Since we started our farm we have generally brought you positive news, thoughts, and stories on our blog and in our social media presence. This is not to obscure the fact that farming can be hard at times, or that there have been moments (like, say, every single August) when the exhaustion and stress can start to feel like too much. We just prefer to focus on the good things. We believe that what we are doing is important and valuable, and we want you, our friends and customers, to feel the excitement of our successes and progress along with us.
However, there’s no denying that this has been an incredibly challenging couple of months for farming here in Connecticut. Now that we’re into October and a turn-around seems increasingly unlikely, it would be dishonest to not say as much.
It’s incredibly wet. In the last 12 weeks we have received over 30 inches of rain. That’s about 250% of the average rainfall for this time of year, and it’s more than fell in the entire 12 months of either 2015 or 2016.

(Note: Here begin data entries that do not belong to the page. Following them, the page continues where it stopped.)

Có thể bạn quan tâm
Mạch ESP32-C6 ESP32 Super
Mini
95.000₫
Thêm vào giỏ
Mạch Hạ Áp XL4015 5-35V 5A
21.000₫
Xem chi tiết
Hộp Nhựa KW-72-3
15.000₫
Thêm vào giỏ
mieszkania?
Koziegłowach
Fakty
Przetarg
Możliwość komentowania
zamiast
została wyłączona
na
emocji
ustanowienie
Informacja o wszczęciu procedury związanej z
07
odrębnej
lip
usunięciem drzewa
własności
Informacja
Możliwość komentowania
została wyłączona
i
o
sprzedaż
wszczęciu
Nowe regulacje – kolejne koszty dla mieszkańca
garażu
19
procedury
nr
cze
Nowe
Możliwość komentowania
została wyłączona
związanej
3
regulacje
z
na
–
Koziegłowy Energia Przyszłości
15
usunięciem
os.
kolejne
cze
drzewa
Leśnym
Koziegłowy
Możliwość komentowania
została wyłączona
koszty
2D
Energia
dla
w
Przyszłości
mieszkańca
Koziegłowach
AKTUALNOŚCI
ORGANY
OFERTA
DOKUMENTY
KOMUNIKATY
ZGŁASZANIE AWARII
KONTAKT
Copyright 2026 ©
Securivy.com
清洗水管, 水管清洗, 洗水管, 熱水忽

The excess rain and humidity started mid-July, halting fruit production and accelerating disease on squash, cucumbers, tomatoes and eggplants. It continued in August, leading to an explosion of devastating fungal diseases such as black rot on garlic, cercospora on beets and chard, and alternaria on celery and carrots. In September, moist conditions provided a prime habitat for aphids to thrive on fall plantings of turnips, radishes, and bok choi, and then two large storms flooded and subsequently rotted much of our late season lettuce, radicchio, and celtuce.
As if that wasn’t enough, this year we planted a large field of winter squash, pumpkins, and melons for the first time, and almost all of them were lost to deer. Our carrots, which have been noticeably absent from recent markets, were already struggling to size up in saturated soils when the deer got to them as well.
Beyond all these individual disappointments, perhaps the hardest thing is showing up to the farmers’ market each week with a limited amount on offer. We are incredibly grateful for the dedication of our market customers, and it is doubly painful to see their disappointment every time we are missing or sold out of something they were looking forward to.
It’s bad. But here’s what I keep telling myself: In farming there are always going to be good years and bad years; bumper crops and crop failures. This may be true now more than ever, perched as we are on the edge of what could become the most volatile and uncertain climactic era since the advent of agriculture. This was a hard year, but we are going to survive it. We can still pay our bills, and we will be back in the spring with another season’s worth of lessons learned under our belts. This is a triumph in and of itself.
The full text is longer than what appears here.